WHAT IS NEEDED: Return exactly the lines from the "The width and" line through the last line of the entries below. Include no pictures.

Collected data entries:

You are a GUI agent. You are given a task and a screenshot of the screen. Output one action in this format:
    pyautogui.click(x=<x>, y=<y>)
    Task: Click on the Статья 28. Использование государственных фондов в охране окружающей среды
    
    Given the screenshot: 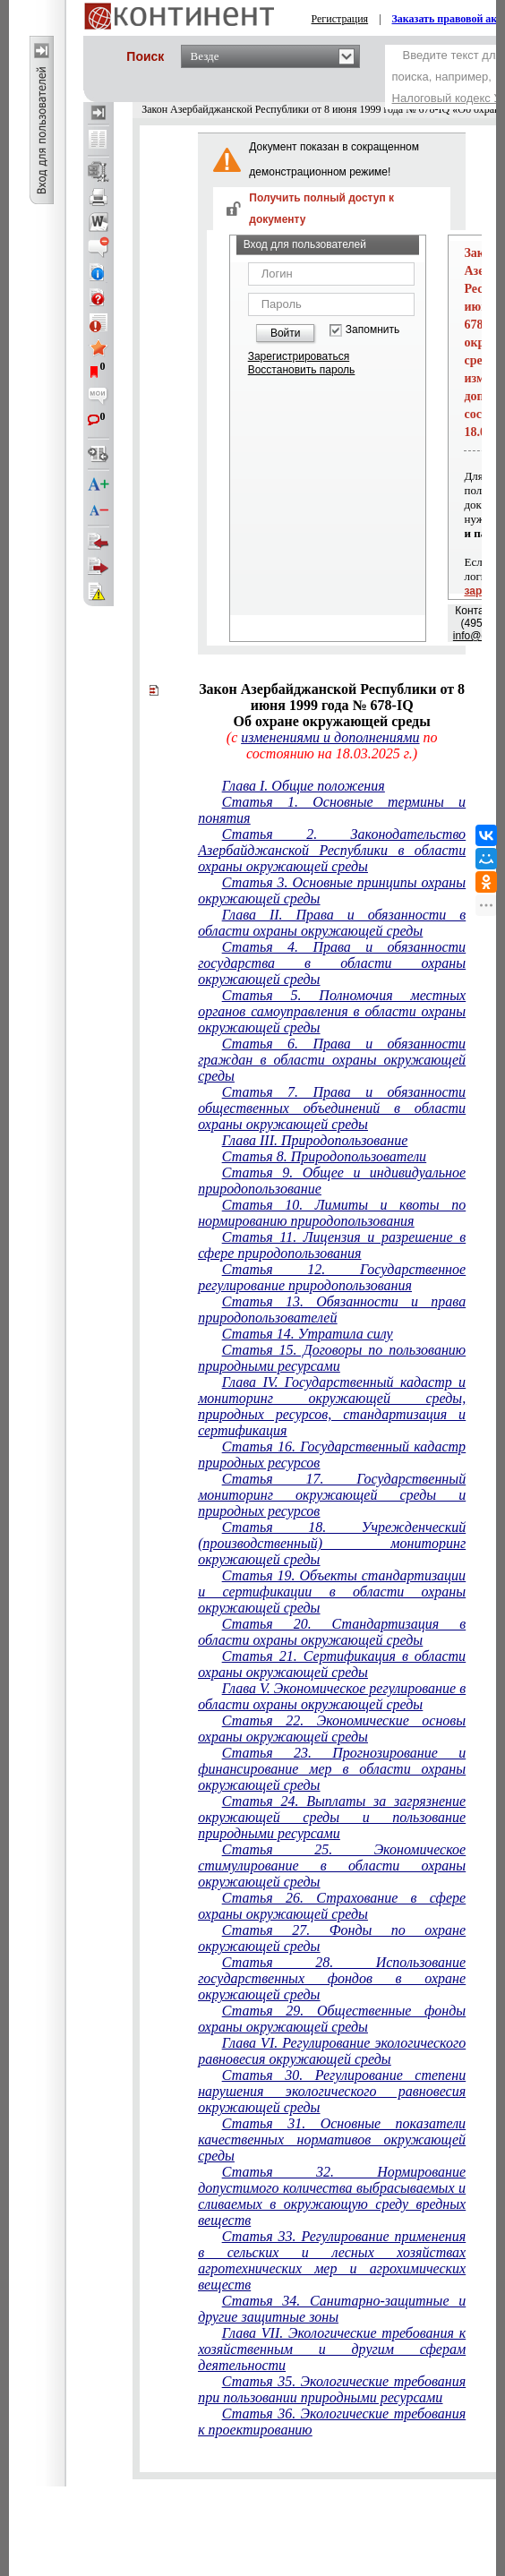 What is the action you would take?
    pyautogui.click(x=332, y=1978)
    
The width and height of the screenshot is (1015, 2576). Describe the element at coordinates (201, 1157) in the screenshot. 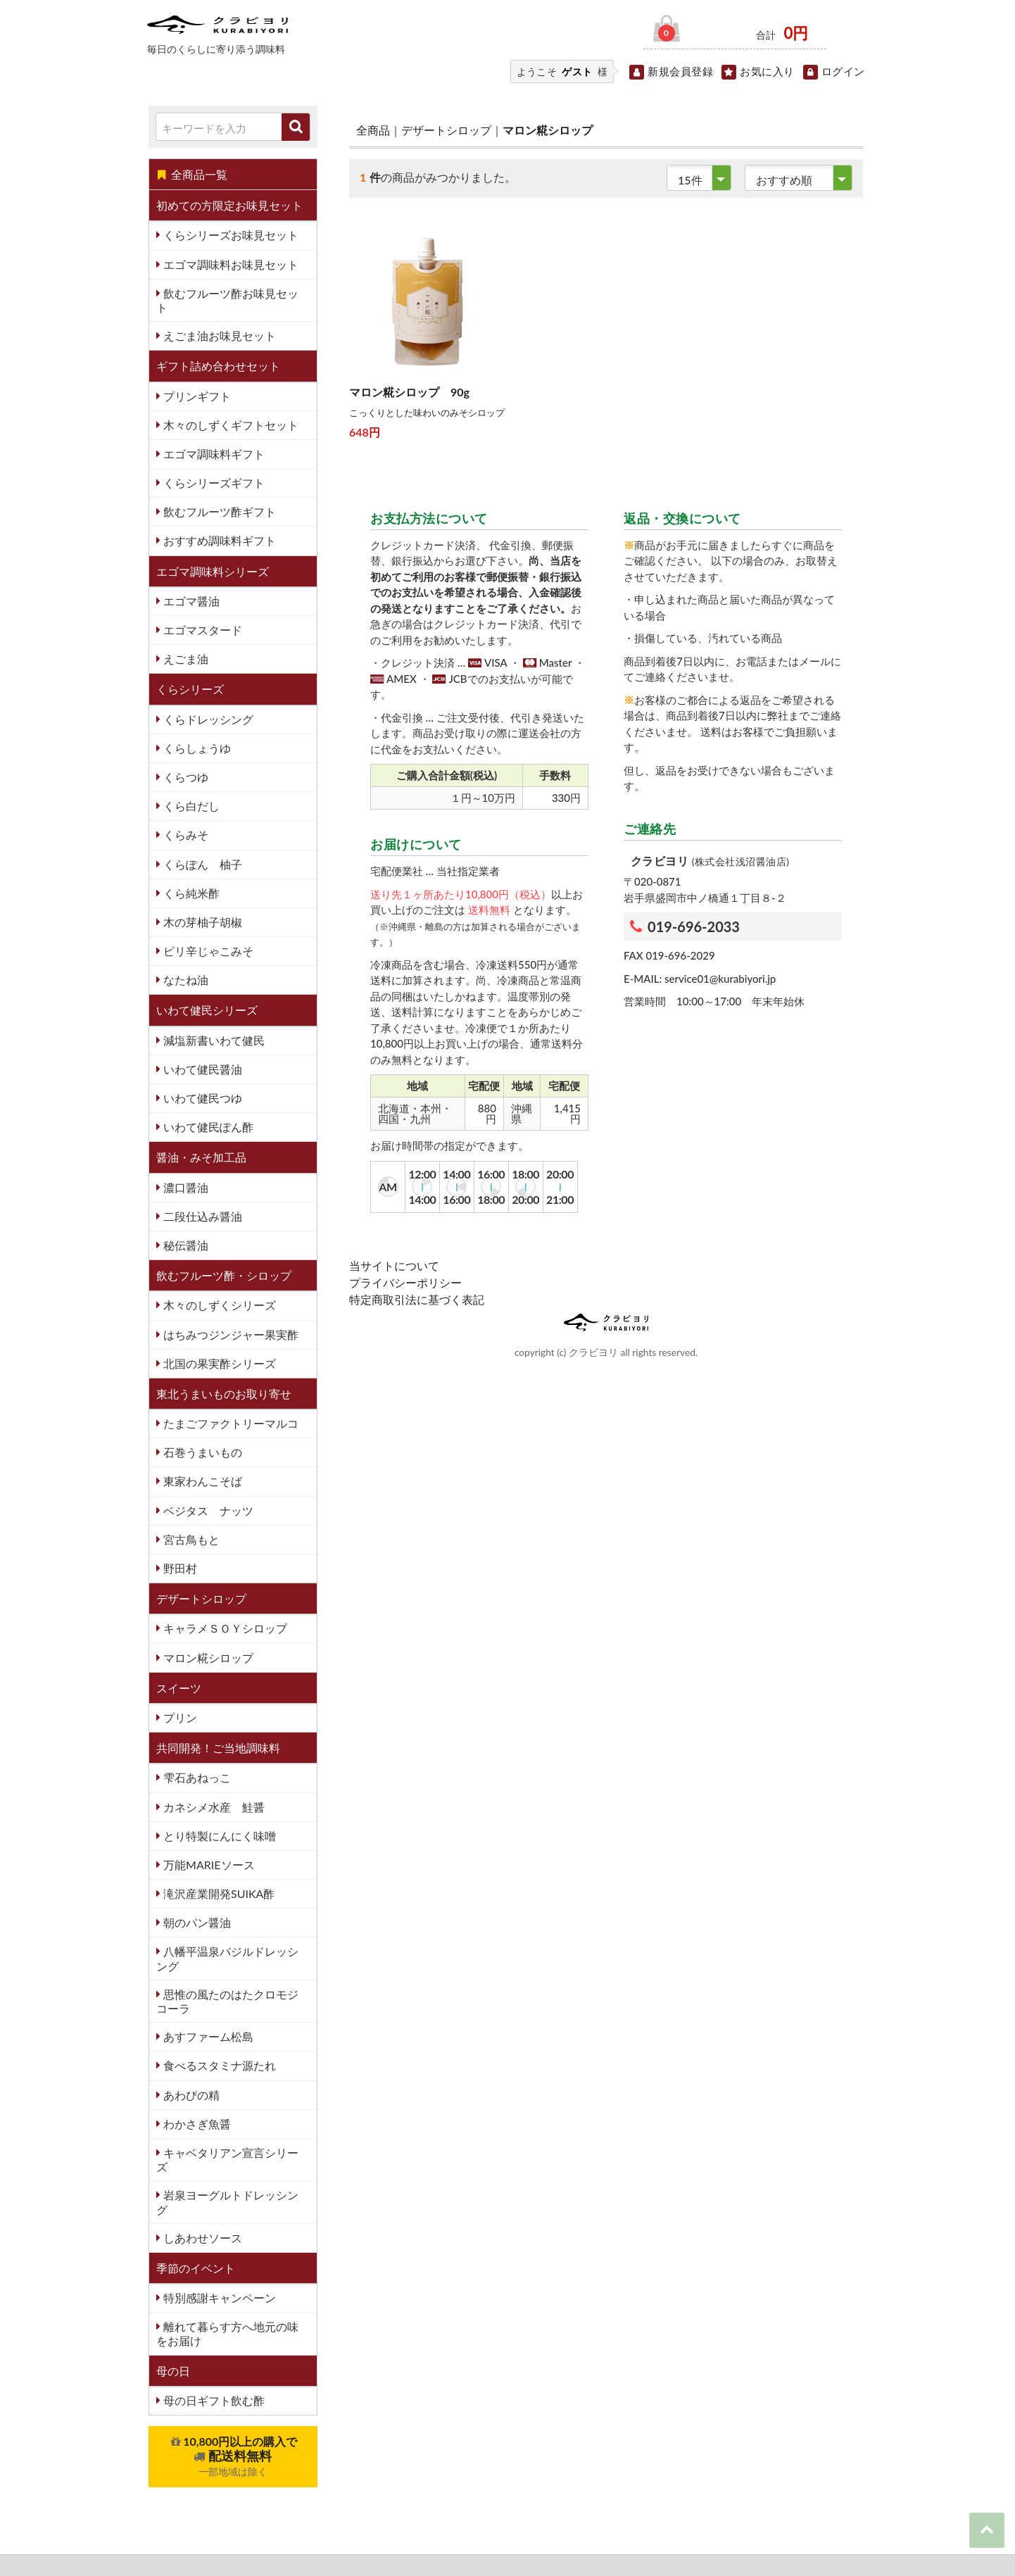

I see `醤油・みそ加工品` at that location.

EXERCISE OUTPUT:
The width and height of the screenshot is (1015, 2576). Describe the element at coordinates (201, 1157) in the screenshot. 

I see `醤油・みそ加工品` at that location.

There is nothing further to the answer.